- [THE TASK]
What you return should match every record exactly, with the images removed.

- [MATERIAL SHOWN]
********************

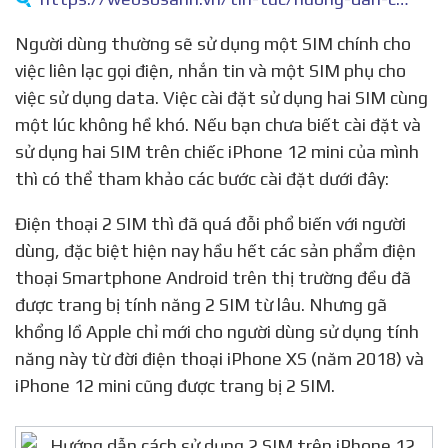
Người dùng thường sẽ sử dụng một SIM chính cho
việc liên lạc gọi điện, nhắn tin và một SIM phụ cho
việc sử dụng data. Việc cài đặt sử dụng hai SIM cùng
một lúc không hề khó. Nếu bạn chưa biết cài đặt và
sử dụng hai SIM trên chiếc iPhone 12 mini của mình
thì có thể tham khảo các bước cài đặt dưới đây:
Điện thoại 2 SIM thì đã quá đỗi phổ biến với người
dùng, đặc biệt hiện nay hầu hết các sản phẩm điện
thoại Smartphone Android trên thị trường đều đã
được trang bị tính năng 2 SIM từ lâu. Nhưng gã
khổng lồ Apple chỉ mới cho người dùng sử dụng tính
năng này từ đời điện thoại iPhone XS (năm 2018) và
iPhone 12 mini cũng được trang bị 2 SIM.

********************

- [EXERCISE OUTPUT]
Người dùng thường sẽ sử dụng một SIM chính cho
việc liên lạc gọi điện, nhắn tin và một SIM phụ cho
việc sử dụng data. Việc cài đặt sử dụng hai SIM cùng
một lúc không hề khó. Nếu bạn chưa biết cài đặt và
sử dụng hai SIM trên chiếc iPhone 12 mini của mình
thì có thể tham khảo các bước cài đặt dưới đây:
Điện thoại 2 SIM thì đã quá đỗi phổ biến với người
dùng, đặc biệt hiện nay hầu hết các sản phẩm điện
thoại Smartphone Android trên thị trường đều đã
được trang bị tính năng 2 SIM từ lâu. Nhưng gã
khổng lồ Apple chỉ mới cho người dùng sử dụng tính
năng này từ đời điện thoại iPhone XS (năm 2018) và
iPhone 12 mini cũng được trang bị 2 SIM.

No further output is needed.